I dati del suo profilo tracciano un quadro prudente. Walukiewicz ha messo insieme tre apparizioni sotto la gestione Grosso durante la stagione 2025-26, senza gol o assist all'attivo e con una valutazione media di 6.60. Un punteggio complessivo AI di 64 su 100, con un potenziale di crescita stimato a 68, lo posiziona stabilmente nella categoria dei giocatori "funzionali" più che "trasformativi": un centrale in grado di fare il suo senza eccellere, un puntello per la linea arretrata. Il Sassuolo ha chiuso all'undicesimo posto in Serie A con 49 punti in 37 giornate, con 49 reti al passivo nell'arco della stagione. Questo bilancio difensivo è il contesto che rende le scelte in difesa cruciali e non di poco conto.

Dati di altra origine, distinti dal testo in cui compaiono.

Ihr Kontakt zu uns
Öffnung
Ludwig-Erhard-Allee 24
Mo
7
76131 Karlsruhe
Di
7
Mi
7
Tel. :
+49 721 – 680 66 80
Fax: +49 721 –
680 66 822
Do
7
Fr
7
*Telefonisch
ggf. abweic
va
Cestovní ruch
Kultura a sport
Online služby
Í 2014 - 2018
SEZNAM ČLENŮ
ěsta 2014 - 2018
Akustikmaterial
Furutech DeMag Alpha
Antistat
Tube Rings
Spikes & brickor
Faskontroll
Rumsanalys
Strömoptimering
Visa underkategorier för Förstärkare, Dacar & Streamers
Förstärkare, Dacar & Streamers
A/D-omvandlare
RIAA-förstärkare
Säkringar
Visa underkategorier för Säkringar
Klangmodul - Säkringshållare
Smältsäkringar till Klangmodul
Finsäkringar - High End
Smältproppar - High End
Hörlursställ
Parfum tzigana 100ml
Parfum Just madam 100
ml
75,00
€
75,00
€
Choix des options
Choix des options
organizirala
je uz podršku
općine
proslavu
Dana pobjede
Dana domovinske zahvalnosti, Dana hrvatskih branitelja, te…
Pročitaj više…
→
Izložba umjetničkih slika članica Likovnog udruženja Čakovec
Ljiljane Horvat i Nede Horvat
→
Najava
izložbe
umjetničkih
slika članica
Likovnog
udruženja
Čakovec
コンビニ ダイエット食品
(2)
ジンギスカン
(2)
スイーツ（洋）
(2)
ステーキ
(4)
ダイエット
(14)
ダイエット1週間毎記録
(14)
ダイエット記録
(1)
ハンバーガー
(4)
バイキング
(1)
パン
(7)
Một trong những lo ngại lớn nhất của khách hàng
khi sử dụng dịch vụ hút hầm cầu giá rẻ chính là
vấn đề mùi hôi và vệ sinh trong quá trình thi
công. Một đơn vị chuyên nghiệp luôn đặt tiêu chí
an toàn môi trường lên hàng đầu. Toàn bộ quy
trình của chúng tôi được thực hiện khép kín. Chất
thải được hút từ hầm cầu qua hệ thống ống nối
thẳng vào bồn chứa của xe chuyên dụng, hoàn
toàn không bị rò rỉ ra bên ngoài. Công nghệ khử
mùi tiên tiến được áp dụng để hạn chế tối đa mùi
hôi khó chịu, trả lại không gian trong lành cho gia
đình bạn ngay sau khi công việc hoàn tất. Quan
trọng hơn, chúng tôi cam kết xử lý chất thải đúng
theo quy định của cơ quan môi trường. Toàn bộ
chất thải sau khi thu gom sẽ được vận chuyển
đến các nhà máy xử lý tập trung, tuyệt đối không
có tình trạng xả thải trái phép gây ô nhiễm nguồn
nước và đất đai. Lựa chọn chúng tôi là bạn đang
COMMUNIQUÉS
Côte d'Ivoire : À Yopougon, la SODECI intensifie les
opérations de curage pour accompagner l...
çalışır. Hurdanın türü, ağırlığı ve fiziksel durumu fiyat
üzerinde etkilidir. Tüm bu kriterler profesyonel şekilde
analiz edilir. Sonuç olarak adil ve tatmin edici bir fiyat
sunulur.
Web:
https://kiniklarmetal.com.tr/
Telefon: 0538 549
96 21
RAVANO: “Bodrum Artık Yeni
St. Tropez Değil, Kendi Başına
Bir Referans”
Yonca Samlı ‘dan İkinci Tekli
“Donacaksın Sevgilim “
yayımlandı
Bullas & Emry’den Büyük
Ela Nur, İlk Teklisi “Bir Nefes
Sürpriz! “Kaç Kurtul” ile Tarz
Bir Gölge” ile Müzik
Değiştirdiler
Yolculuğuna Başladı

Il vero banco di prova sarà ciò che il tecnico Aquilani riuscirà a fare con Walukiewicz. Il tecnico neroverde arriva con una reputazione consolidata nello sviluppo dei giovani talenti e nell'applicazione di un gioco di posizione strutturato. Walukiewicz, ancora solo 26enne con un potenziale di crescita ancora inesplorato all'interno del suo massimale stimato, si allinea perfettamente al profilo di un calciatore che potrebbe trarre grande giovamento da un sistema di gioco ben definito e da una maggiore continuità di impiego, condizioni che lo scorso anno non ha goduto in maniera significativa.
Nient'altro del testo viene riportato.